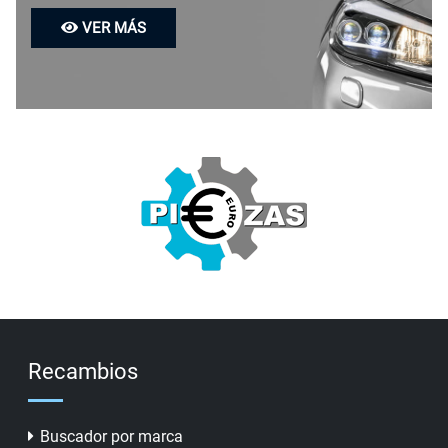
VER MÁS
Recambios
Buscador por marca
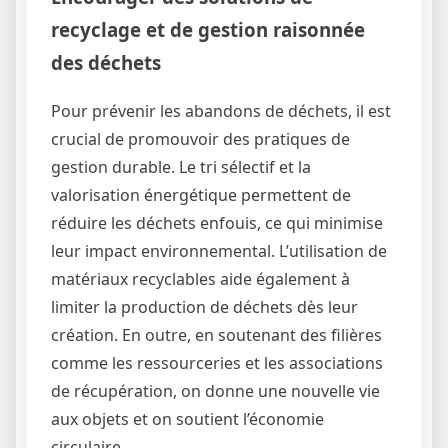
recyclage et de gestion raisonnée
des déchets
Pour prévenir les abandons de déchets, il est
crucial de promouvoir des pratiques de
gestion durable. Le tri sélectif et la
valorisation énergétique permettent de
réduire les déchets enfouis, ce qui minimise
leur impact environnemental. L’utilisation de
matériaux recyclables aide également à
limiter la production de déchets dès leur
création. En outre, en soutenant des filières
comme les ressourceries et les associations
de récupération, on donne une nouvelle vie
aux objets et on soutient l’économie
circulaire.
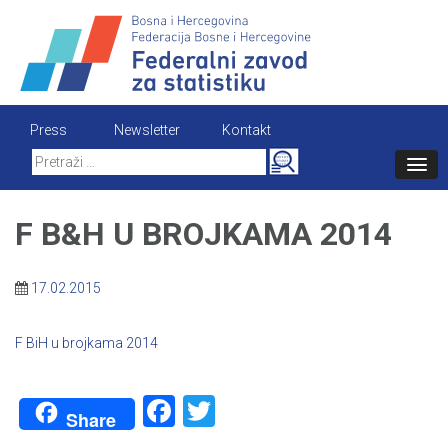
Skip
to
content
Press
Newsletter
Kontakt
Search
for:
F B&H U BROJKAMA 2014
17.02.2015
F BiH u brojkama 2014
Facebook
Twitter
Share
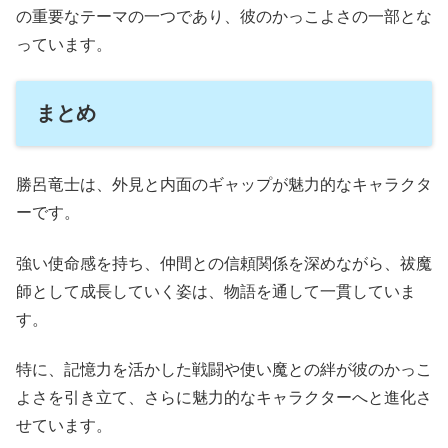
の重要なテーマの一つであり、彼のかっこよさの一部とな
っています。
まとめ
勝呂竜士は、外見と内面のギャップが魅力的なキャラクタ
ーです。
強い使命感を持ち、仲間との信頼関係を深めながら、祓魔
師として成長していく姿は、物語を通して一貫していま
す。
特に、記憶力を活かした戦闘や使い魔との絆が彼のかっこ
よさを引き立て、さらに魅力的なキャラクターへと進化さ
せています。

• [What the exercise asks]:
Write out all the entries again, word for word, and print no images.

• [Answer area]:
VER MÁS
Recambios
Buscador por marca
recyclage et de gestion raisonnée
des déchets
Pour prévenir les abandons de déchets, il est
crucial de promouvoir des pratiques de
gestion durable. Le tri sélectif et la
valorisation énergétique permettent de
réduire les déchets enfouis, ce qui minimise
leur impact environnemental. L’utilisation de
matériaux recyclables aide également à
limiter la production de déchets dès leur
création. En outre, en soutenant des filières
comme les ressourceries et les associations
de récupération, on donne une nouvelle vie
aux objets et on soutient l’économie
circulaire.
Skip
to
content
Press
Newsletter
Kontakt
Search
for:
F B&H U BROJKAMA 2014
17.02.2015
F BiH u brojkama 2014
Facebook
Twitter
Share
の重要なテーマの一つであり、彼のかっこよさの一部とな
っています。
まとめ
勝呂竜士は、外見と内面のギャップが魅力的なキャラクタ
ーです。
強い使命感を持ち、仲間との信頼関係を深めながら、祓魔
師として成長していく姿は、物語を通して一貫していま
す。
特に、記憶力を活かした戦闘や使い魔との絆が彼のかっこ
よさを引き立て、さらに魅力的なキャラクターへと進化さ
せています。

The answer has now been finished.